Waterloo Press

Moniza Alvi
by Dave Russell courtesy of Survivor's Poetry

Europa (Bloodaxe Books 2008); ISBN 978-1-85224-803-1; £7.95
Split World: Poems 1990-2005 (Bloodaxe Books 2008); ISBN 978-1-85224-802-4; £10.95


To describe the range of these two works as 'universal' would be no exaggeration. Moniza Alvi explores the full complexities of cultural interaction, observing Western culture, and her roots in Pakistan, from a dual perspective. This perspective is further multiplied by the cross-referencing of inner and outer worlds. Her poems are works of scholarship, displaying, among many other things, a deep knowledge of surrealist painting and literature, a strong sense of comparative linguistics, and a first-hand understanding of poverty, of medical and psychiatric extremities: a true Survivor indeed! They are also uninhibitedly speculative.

Europa consists of three sections. The first could be called 'The Poetry of Medicine (as per the anthology Signs and Humours: The Poetry of Medicine, for which the opener, 'Post Traumatic' was commissioned. This poem explores states of stress disorder, and the tension between mind and brain, reinforced by the symbol of a snake (very prominent in Alvi's work) and violent physical impulses. In ‘Her Symptoms’, the serpent theme is reiterated: reptilian tormentors have filled her precious jewel box. The box is freed, but found to be empty; it holds no jewels. Convalescence, both from physical and from mental illness, must be full of feelings of emptiness for the patient. ‘Memory, Memory’ is double-edged; memory can be both a blessing and a curse; it is also independent and elusive. 'Key Words' is one example of Moniza's preoccupation with linguistics: it highlights the gulf between medical/psychiatric terminology and real experience: the real extremes of experience go beyond words – "dread words have abdicated". 'The Sleeping Wound' explores the long-term effects (including after-effects) of stress disorder. ‘Mermaid’ is an extraordinary synthesis of the mythical, the erotic, the medical and clinical. The influence of painter Tabitha Vevers was crucial for this poem. In Vevers’ words: “My recent Cape paintings feature human and sea life in a metaphorical embrace where land meets sea.” Vevers’ painting ’Trouble in Eden also seems inspirational for Alvi’s preoccupation with snake symbolism. The legendary creature is sliced, as if on a fishmonger's slab; she feigns unconsciousness while being raped; the assailant flees in terror. The slicing of the mermaid's tail is both aesthetic and sadistic, and raises the question of sadism underlying aesthetics; the powerful cover picture reinforces this impression.
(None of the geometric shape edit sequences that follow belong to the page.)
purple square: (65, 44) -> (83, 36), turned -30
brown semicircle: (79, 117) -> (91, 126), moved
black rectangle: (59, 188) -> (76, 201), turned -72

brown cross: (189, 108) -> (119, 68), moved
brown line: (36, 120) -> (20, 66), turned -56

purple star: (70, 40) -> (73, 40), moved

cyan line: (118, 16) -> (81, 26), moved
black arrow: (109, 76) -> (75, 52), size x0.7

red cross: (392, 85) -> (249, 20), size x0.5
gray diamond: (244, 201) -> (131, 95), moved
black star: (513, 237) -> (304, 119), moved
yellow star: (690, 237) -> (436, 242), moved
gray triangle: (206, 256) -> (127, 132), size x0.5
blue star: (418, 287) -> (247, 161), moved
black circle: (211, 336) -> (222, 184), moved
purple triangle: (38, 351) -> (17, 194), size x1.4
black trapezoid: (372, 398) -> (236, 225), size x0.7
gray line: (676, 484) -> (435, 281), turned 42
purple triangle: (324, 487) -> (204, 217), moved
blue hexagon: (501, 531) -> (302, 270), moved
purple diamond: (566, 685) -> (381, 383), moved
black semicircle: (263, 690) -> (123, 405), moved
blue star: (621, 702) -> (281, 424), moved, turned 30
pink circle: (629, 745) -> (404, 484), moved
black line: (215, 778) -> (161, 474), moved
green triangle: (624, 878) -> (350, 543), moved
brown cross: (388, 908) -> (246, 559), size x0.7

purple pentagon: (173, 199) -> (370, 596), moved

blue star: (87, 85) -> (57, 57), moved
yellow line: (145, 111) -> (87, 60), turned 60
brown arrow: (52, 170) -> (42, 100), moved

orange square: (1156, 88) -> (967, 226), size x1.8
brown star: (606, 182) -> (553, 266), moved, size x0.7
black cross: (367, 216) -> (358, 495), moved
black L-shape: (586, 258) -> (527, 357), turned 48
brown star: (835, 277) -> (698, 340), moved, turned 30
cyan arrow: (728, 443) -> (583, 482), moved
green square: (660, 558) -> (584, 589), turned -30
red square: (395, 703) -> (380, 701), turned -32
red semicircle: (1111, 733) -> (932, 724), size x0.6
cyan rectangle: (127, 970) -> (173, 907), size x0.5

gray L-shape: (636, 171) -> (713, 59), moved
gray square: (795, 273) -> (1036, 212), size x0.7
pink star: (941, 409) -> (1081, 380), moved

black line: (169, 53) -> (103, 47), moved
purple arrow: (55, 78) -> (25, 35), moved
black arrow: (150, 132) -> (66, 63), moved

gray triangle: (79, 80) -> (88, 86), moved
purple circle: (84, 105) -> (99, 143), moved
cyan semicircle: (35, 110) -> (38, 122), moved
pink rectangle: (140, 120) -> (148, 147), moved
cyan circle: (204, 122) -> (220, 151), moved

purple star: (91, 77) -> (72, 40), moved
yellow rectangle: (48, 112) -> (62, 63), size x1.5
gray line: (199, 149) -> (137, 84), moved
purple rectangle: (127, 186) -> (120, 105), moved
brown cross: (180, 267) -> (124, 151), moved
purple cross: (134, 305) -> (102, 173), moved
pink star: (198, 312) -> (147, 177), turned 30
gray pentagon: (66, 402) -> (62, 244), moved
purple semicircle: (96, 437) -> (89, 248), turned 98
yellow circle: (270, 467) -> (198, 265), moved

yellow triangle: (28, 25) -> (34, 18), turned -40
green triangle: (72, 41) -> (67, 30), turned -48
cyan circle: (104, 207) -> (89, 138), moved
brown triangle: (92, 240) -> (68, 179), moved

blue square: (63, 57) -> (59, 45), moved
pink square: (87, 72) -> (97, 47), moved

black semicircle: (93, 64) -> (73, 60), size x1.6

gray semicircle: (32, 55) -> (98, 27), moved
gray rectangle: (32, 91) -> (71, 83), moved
‘Europa and the Bull’ is primordially tactile. It explores the dynamics of fascination, and being in thrall to the elements. Europa transcends herself through her involvement. Jupiter steps out of his guise as a bull, as an elemental power.

I am Jupiter, lord of all bulls,
King of the gods,
and you, Europa, a continent
full of undiscovered countries.

Jupiter (the bull) is a creature of enormous strength but extreme tenderness. If the reflective conclusion to this sequence, Europa has an alter ego, ‘her ravaged twin’. She finally observes her earlier self. With 'King Agenor', she adopts the persona of an aggrieved father – a male alter ego, a theme fully developed in the 'Carrying My Wife' sequence in 'Split World'. In this poem, as in the previous, 'Not Exactly', she switches from the third person to the second person. She rejects the stance of a single, omniscient observer and speaker to reflect the true diversity of experience. Tactile sensation lies at the core of her expression; there is a common denominator of sensation which highlights the affinities between all aspects of the physical and emotional spectrum, from the monocellular to the astral.

'Night', 'The Trees Outside my Window', 'War and Peace on Earth', Fish Swimming’*, 'In the Forest'* and 'To My Posthumous Self' are credited 'after Jules Supervielle'. The references are as follows: ‘Night’ – ‘Nuit en moi’; ‘The trees outside my window’ – ‘S'il n'était pas d'arbres a ma fenêtre’; ‘War and Peace on Earth’ – ‘Guerre et paix sur la terre’; ‘Fish Swimming’ – ‘Les poissons’; ‘In the forest’ – ‘Dans la forêt sans heures’; ‘To my posthumous self’ – A moi-même quand je serais posthume. *These two poems are featured in The Penguin Book of French Verse.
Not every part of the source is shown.